I have seen four different styles on how to format a date:
- 1 January 2018
- 1 January, 2018
- 1st January 2018
- 1st January, 2018
Which is used when and where? Which are common and why are there these four different types?
The formats "1 January 2018" and "1st January 2018" are both widespread in Britain.
Including a comma before the year is less common and most style guides recommend against it. It has the undesirable effect that if you start a sentence with "On 1st January, 2018", you'll probably end up also putting a comma after "2018", and whether you do or not, it just looks odd. If you use commas both before and after "2018", it then looks as though the year is a parenthetical aside (set off by commas), and yet if you omit the second comma it looks as though the year belongs to the portion of the sentence after the comma rather than the portion before it.
Using superscript for the ordinal suffix is optional.
British speakers always pronounce the "1" as "the first" even when the date is written without the ordinal suffix. The word "of" is almost always pronounced, too, even though not written.
In American English, "January 1, 2018" is a common style, and including the comma is pretty much mandatory because otherwise you have two numbers coming together in an unpleasant or confusing way.
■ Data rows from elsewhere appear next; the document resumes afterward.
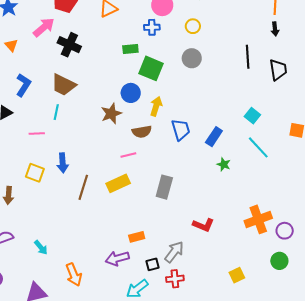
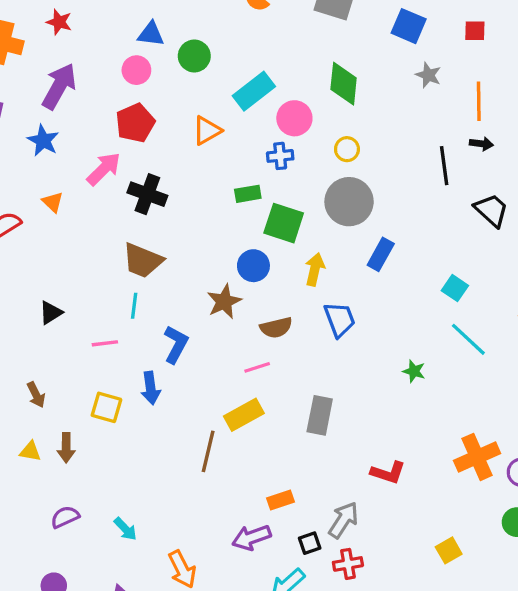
black arrow: (275, 29) -> (481, 144), turned -72
black line: (248, 57) -> (444, 166), moved
gray circle: (192, 58) -> (349, 202), size x1.5
black trapezoid: (278, 70) -> (491, 210), turned -35
blue L-shape: (23, 85) -> (176, 344), moved
yellow arrow: (156, 106) -> (315, 269), moved
blue rectangle: (214, 137) -> (381, 254), moved
brown line: (83, 187) -> (208, 451), moved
Questions of style, rather than grammar, can only be answered by choosing to follow an established style guide or choosing the style you want to use and then being consistent. So, the only real answer here is to choose a style and follow it, consistently. The Chicago Manual of Style, for example, has an entire section on date formatting, although I don't think ordinals are ever used.
All the formats are correct, especially in BrE. In AmE, you usually write as follows:
January 1, 2018
January 1st, 2018
As for the difference between 1 January (,) 2018 and 1st January (,) 2018, the use of ordinal numbers i.e. 1st, 2nd, etc. is less common.
January 1, 2018
are far more common. And the ordinals (1st, 2nd, 3rd) are rarely used in written dates. It might have been easier to take this question seriously if you asked about more common styles and showed where you had found them; perhaps you would have had a less hostile reception at English Language Learners.